The problem with Hollander's thesis is that in its optimism it leaves a lot of important considerations unexplored. The word affluence is used throughout but never clearly defined or unpacked. For instance historically the affluence of some tends to depend on the poverty of others. We can't all be affluent - even in the US 15% of its citizens live in "official" poverty. Also though affluence tends to improve local environments it can have the opposite effect at distant out-of-sight locations. Though rainforests get chopped by desperate subsistence farmers they get even more chopped by big firms growing feed crops to raise beef for sale in affluent nations. The polluting industrialists of China are making goods for markets in affluent countries. Hollander concludes "The world's fossil fuel supplies are plentiful. They will neither run out nor become scarce in the foreseeable future". While this may be true for coal it is not true of oil (Hollander doesn't mention important evidence like the artifical hike in purported reserves by OPEC nations in the 1980s) - yet oil is the central commodity underpinning the author's version of Western affluence (including cheap transportation and abundant food).
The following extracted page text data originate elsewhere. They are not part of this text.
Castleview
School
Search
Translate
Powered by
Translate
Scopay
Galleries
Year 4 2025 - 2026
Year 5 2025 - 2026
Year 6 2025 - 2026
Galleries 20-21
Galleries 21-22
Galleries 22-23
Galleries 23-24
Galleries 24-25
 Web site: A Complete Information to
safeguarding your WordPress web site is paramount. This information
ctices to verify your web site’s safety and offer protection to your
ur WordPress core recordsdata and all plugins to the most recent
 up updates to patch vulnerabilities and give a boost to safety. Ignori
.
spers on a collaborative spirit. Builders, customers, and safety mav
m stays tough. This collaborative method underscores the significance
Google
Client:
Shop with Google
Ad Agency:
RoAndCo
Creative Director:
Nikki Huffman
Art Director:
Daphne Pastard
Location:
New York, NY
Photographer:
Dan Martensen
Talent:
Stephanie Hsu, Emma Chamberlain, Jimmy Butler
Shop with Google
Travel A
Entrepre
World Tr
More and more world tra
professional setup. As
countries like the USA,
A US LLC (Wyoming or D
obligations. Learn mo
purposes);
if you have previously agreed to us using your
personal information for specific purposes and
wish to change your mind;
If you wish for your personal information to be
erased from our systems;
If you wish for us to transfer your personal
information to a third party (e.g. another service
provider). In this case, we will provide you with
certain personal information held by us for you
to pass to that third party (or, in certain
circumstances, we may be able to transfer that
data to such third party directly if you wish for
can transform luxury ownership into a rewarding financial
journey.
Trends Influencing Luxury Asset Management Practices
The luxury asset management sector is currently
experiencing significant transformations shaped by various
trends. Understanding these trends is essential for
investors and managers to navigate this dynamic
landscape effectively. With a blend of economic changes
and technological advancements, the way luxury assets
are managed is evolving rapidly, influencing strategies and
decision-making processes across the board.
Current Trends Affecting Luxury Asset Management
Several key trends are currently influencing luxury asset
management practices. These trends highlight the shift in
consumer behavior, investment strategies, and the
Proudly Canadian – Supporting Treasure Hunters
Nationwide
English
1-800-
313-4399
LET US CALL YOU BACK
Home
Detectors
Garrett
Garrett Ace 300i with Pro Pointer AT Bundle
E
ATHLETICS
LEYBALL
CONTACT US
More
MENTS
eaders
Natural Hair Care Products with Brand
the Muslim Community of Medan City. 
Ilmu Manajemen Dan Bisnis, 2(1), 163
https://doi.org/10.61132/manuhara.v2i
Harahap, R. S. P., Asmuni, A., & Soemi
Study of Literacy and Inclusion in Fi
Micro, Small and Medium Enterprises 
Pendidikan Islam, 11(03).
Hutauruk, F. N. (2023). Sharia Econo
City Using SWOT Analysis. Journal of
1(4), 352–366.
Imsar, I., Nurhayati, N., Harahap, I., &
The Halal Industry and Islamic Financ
It is good to be reminded of the environmental dangers of poverty but Hollander is at his best explaining the investments that countries like the US have made in preserving their forests (healthier now than anytime in the last 100 years) and wildlife (implementing the Endangered Species Act has cost billions). The author seems to have quite narrow vision despite his global agenda - I imagine him as happily affluent in a beautiful retirement house in the hills of northern California. But the book feels overly devoted to this ideal with statements such as "earth is not short of cropland - it short of affluence". Only on the topic of road congestion does a sense of pessimism creep in - even hydrogen-powered cars take up space. The book contains surprisingly little direct argumentation around poverty and focuses more on reframes of standard western environmental anxieties such as the role of nuclear, water security and depletion of fish stocks.
It is hard to get excited about affluence, abundance yes, but not affluence. And we need abundance of many things, not only material things, some of which are found in equal or greater abundance amongst the poor.